[What this task involves] Please repeat the listing in its entirety, without any alteration.

[Dataset content]
════════════════

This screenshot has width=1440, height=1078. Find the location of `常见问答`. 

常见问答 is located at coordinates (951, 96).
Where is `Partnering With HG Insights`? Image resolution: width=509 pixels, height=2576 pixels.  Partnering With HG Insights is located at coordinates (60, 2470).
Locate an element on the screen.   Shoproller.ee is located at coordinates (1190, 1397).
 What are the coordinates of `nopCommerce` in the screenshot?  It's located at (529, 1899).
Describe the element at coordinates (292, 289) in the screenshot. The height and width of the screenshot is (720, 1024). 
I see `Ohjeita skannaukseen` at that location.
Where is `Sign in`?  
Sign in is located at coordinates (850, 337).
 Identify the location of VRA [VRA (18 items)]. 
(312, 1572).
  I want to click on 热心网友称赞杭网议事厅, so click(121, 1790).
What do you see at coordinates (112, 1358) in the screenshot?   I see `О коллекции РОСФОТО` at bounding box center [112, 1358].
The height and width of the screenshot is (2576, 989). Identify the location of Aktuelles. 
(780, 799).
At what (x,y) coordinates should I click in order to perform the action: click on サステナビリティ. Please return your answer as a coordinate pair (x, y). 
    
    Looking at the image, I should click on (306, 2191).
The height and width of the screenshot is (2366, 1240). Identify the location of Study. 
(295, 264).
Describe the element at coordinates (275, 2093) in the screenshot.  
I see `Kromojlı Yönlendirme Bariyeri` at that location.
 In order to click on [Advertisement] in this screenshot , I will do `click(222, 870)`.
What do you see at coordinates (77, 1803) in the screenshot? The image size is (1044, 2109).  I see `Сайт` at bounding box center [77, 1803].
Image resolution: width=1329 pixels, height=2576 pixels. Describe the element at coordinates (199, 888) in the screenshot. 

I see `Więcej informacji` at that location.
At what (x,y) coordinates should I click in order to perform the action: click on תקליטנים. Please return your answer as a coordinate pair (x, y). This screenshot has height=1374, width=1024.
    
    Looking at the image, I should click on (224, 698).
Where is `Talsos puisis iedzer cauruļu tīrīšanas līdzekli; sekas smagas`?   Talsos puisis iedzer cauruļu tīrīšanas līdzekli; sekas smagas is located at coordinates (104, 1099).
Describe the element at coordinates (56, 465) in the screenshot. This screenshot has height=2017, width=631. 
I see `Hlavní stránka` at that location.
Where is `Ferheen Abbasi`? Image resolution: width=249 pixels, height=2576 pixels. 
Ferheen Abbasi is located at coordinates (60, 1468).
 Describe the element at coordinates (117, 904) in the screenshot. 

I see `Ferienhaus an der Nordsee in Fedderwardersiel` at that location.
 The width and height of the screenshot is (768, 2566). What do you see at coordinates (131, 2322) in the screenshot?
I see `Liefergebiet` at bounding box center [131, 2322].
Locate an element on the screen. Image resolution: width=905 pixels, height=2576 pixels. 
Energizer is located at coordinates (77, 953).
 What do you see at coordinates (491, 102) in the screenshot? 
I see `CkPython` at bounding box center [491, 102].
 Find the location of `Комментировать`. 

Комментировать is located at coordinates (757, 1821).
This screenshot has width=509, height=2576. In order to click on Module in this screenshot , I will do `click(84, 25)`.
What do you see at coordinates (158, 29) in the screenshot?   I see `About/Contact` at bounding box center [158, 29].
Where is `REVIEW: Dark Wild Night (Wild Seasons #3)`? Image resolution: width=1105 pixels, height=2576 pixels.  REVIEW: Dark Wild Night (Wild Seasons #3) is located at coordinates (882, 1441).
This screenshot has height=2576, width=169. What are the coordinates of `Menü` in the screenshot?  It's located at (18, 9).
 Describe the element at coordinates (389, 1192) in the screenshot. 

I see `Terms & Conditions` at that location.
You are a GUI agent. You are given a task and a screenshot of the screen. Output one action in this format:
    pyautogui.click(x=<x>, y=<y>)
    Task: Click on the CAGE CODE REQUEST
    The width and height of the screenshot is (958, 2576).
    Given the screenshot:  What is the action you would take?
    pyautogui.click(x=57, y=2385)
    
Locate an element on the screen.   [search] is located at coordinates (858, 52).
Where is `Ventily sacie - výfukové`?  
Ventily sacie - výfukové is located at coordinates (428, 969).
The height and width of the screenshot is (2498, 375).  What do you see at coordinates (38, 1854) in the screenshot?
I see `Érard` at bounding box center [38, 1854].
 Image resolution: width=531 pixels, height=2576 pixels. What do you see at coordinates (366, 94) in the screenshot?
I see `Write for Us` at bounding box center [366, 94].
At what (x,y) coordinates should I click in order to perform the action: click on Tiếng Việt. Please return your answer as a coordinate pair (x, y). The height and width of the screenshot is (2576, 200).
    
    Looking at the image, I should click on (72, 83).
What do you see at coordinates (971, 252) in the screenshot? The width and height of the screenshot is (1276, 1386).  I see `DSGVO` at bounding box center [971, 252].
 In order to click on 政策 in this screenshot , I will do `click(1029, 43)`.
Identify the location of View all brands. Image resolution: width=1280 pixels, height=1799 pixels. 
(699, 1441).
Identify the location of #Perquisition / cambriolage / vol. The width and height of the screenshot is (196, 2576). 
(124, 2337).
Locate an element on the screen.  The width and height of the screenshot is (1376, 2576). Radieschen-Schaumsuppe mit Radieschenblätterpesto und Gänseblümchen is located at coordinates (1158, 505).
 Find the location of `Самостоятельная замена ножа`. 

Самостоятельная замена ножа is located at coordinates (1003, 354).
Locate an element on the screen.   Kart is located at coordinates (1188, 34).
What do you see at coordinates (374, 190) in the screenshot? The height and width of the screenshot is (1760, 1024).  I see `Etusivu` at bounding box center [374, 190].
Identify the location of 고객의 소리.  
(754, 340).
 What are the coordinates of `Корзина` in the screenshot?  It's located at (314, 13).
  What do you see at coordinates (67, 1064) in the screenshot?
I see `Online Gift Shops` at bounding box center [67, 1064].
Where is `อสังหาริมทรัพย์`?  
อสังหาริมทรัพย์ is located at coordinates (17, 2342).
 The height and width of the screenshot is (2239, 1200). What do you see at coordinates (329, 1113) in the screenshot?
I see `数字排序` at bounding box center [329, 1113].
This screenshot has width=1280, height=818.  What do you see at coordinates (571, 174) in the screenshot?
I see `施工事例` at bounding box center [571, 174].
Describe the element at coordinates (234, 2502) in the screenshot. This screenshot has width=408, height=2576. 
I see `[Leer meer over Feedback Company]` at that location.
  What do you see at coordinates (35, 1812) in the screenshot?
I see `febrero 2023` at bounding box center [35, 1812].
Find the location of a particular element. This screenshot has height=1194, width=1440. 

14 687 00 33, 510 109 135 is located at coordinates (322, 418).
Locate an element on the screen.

════════════════

[Solution to the exercise]
This screenshot has width=1440, height=1078. Find the location of `常见问答`. 

常见问答 is located at coordinates (951, 96).
Where is `Partnering With HG Insights`? Image resolution: width=509 pixels, height=2576 pixels.  Partnering With HG Insights is located at coordinates (60, 2470).
Locate an element on the screen.   Shoproller.ee is located at coordinates (1190, 1397).
 What are the coordinates of `nopCommerce` in the screenshot?  It's located at (529, 1899).
Describe the element at coordinates (292, 289) in the screenshot. The height and width of the screenshot is (720, 1024). 
I see `Ohjeita skannaukseen` at that location.
Where is `Sign in`?  
Sign in is located at coordinates (850, 337).
 Identify the location of VRA [VRA (18 items)]. 
(312, 1572).
  I want to click on 热心网友称赞杭网议事厅, so click(121, 1790).
What do you see at coordinates (112, 1358) in the screenshot?   I see `О коллекции РОСФОТО` at bounding box center [112, 1358].
The height and width of the screenshot is (2576, 989). Identify the location of Aktuelles. 
(780, 799).
At what (x,y) coordinates should I click in order to perform the action: click on サステナビリティ. Please return your answer as a coordinate pair (x, y). 
    
    Looking at the image, I should click on (306, 2191).
The height and width of the screenshot is (2366, 1240). Identify the location of Study. 
(295, 264).
Describe the element at coordinates (275, 2093) in the screenshot.  
I see `Kromojlı Yönlendirme Bariyeri` at that location.
 In order to click on [Advertisement] in this screenshot , I will do `click(222, 870)`.
What do you see at coordinates (77, 1803) in the screenshot? The image size is (1044, 2109).  I see `Сайт` at bounding box center [77, 1803].
Image resolution: width=1329 pixels, height=2576 pixels. Describe the element at coordinates (199, 888) in the screenshot. 

I see `Więcej informacji` at that location.
At what (x,y) coordinates should I click in order to perform the action: click on תקליטנים. Please return your answer as a coordinate pair (x, y). This screenshot has height=1374, width=1024.
    
    Looking at the image, I should click on (224, 698).
Where is `Talsos puisis iedzer cauruļu tīrīšanas līdzekli; sekas smagas`?   Talsos puisis iedzer cauruļu tīrīšanas līdzekli; sekas smagas is located at coordinates (104, 1099).
Describe the element at coordinates (56, 465) in the screenshot. This screenshot has height=2017, width=631. 
I see `Hlavní stránka` at that location.
Where is `Ferheen Abbasi`? Image resolution: width=249 pixels, height=2576 pixels. 
Ferheen Abbasi is located at coordinates (60, 1468).
 Describe the element at coordinates (117, 904) in the screenshot. 

I see `Ferienhaus an der Nordsee in Fedderwardersiel` at that location.
 The width and height of the screenshot is (768, 2566). What do you see at coordinates (131, 2322) in the screenshot?
I see `Liefergebiet` at bounding box center [131, 2322].
Locate an element on the screen. Image resolution: width=905 pixels, height=2576 pixels. 
Energizer is located at coordinates (77, 953).
 What do you see at coordinates (491, 102) in the screenshot? 
I see `CkPython` at bounding box center [491, 102].
 Find the location of `Комментировать`. 

Комментировать is located at coordinates (757, 1821).
This screenshot has width=509, height=2576. In order to click on Module in this screenshot , I will do `click(84, 25)`.
What do you see at coordinates (158, 29) in the screenshot?   I see `About/Contact` at bounding box center [158, 29].
Where is `REVIEW: Dark Wild Night (Wild Seasons #3)`? Image resolution: width=1105 pixels, height=2576 pixels.  REVIEW: Dark Wild Night (Wild Seasons #3) is located at coordinates (882, 1441).
This screenshot has height=2576, width=169. What are the coordinates of `Menü` in the screenshot?  It's located at (18, 9).
 Describe the element at coordinates (389, 1192) in the screenshot. 

I see `Terms & Conditions` at that location.
You are a GUI agent. You are given a task and a screenshot of the screen. Output one action in this format:
    pyautogui.click(x=<x>, y=<y>)
    Task: Click on the CAGE CODE REQUEST
    The width and height of the screenshot is (958, 2576).
    Given the screenshot:  What is the action you would take?
    pyautogui.click(x=57, y=2385)
    
Locate an element on the screen.   [search] is located at coordinates (858, 52).
Where is `Ventily sacie - výfukové`?  
Ventily sacie - výfukové is located at coordinates (428, 969).
The height and width of the screenshot is (2498, 375).  What do you see at coordinates (38, 1854) in the screenshot?
I see `Érard` at bounding box center [38, 1854].
 Image resolution: width=531 pixels, height=2576 pixels. What do you see at coordinates (366, 94) in the screenshot?
I see `Write for Us` at bounding box center [366, 94].
At what (x,y) coordinates should I click in order to perform the action: click on Tiếng Việt. Please return your answer as a coordinate pair (x, y). The height and width of the screenshot is (2576, 200).
    
    Looking at the image, I should click on (72, 83).
What do you see at coordinates (971, 252) in the screenshot? The width and height of the screenshot is (1276, 1386).  I see `DSGVO` at bounding box center [971, 252].
 In order to click on 政策 in this screenshot , I will do `click(1029, 43)`.
Identify the location of View all brands. Image resolution: width=1280 pixels, height=1799 pixels. 
(699, 1441).
Identify the location of #Perquisition / cambriolage / vol. The width and height of the screenshot is (196, 2576). 
(124, 2337).
Locate an element on the screen.  The width and height of the screenshot is (1376, 2576). Radieschen-Schaumsuppe mit Radieschenblätterpesto und Gänseblümchen is located at coordinates (1158, 505).
 Find the location of `Самостоятельная замена ножа`. 

Самостоятельная замена ножа is located at coordinates (1003, 354).
Locate an element on the screen.   Kart is located at coordinates (1188, 34).
What do you see at coordinates (374, 190) in the screenshot? The height and width of the screenshot is (1760, 1024).  I see `Etusivu` at bounding box center [374, 190].
Identify the location of 고객의 소리.  
(754, 340).
 What are the coordinates of `Корзина` in the screenshot?  It's located at (314, 13).
  What do you see at coordinates (67, 1064) in the screenshot?
I see `Online Gift Shops` at bounding box center [67, 1064].
Where is `อสังหาริมทรัพย์`?  
อสังหาริมทรัพย์ is located at coordinates (17, 2342).
 The height and width of the screenshot is (2239, 1200). What do you see at coordinates (329, 1113) in the screenshot?
I see `数字排序` at bounding box center [329, 1113].
This screenshot has width=1280, height=818.  What do you see at coordinates (571, 174) in the screenshot?
I see `施工事例` at bounding box center [571, 174].
Describe the element at coordinates (234, 2502) in the screenshot. This screenshot has width=408, height=2576. 
I see `[Leer meer over Feedback Company]` at that location.
  What do you see at coordinates (35, 1812) in the screenshot?
I see `febrero 2023` at bounding box center [35, 1812].
Find the location of a particular element. This screenshot has height=1194, width=1440. 

14 687 00 33, 510 109 135 is located at coordinates (322, 418).
Locate an element on the screen.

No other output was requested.